Glabellaire reflex

De glabellar reflex (lat. reflex glabellaris) is een van de primitieve ongeconditioneerde reflexen van de mens. Het houdt in dat u met uw ogen knippert als reactie op het tikken op de glabella (het gebied tussen de wenkbrauwen boven de neusbrug).

Deze reflex verschijnt bij pasgeborenen en verdwijnt na 4-6 maanden. Het behoort tot de zogenaamde archaïsche reflexen, die in de vroege stadia van de ontwikkeling worden waargenomen, maar vervolgens worden onderdrukt naarmate het centrale zenuwstelsel volwassener wordt.

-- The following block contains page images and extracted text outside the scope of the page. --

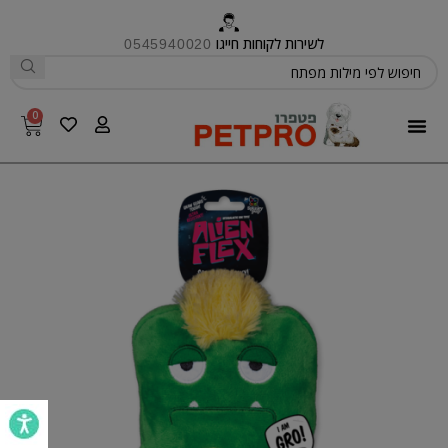
לשירות לקוחות חייגו
0545940020
0
פטפרו CARE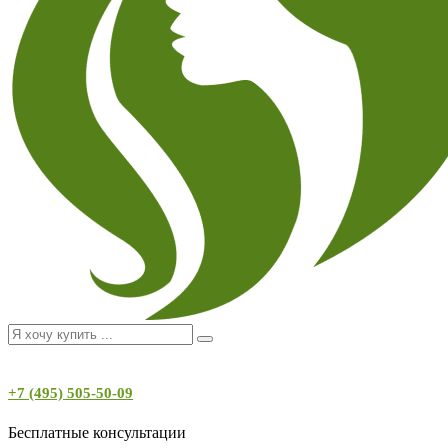
+7 (495) 505-50-09
Бесплатные консультации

Het behoud van de glabellaire reflex bij volwassenen kan wijzen op hersenbeschadiging, vooral bij ziekten zoals encefalitis, meningitis en hersentumoren. Daarom wordt in de neurologie de aanwezigheid of afwezigheid ervan gebruikt als een van de diagnostische symptomen.

De glabellaire reflex is dus een primitieve, ongeconditioneerde reflex, kenmerkend voor pasgeborenen en verdwijnt in de eerste levensmaanden. Het voortduren ervan tot in de volwassenheid kan duiden op hersenpathologie.



De glabellaire reflex is een van de belangrijke menselijke reflexen. Het is verantwoordelijk voor het handhaven van het evenwicht en de stabiliteit tijdens het lopen. De glabellaire reflex kan worden aangetast als gevolg van verschillende verwondingen of ziekten. Een veel voorkomende oogreflexstoornis is de ziekte van von Willebrand.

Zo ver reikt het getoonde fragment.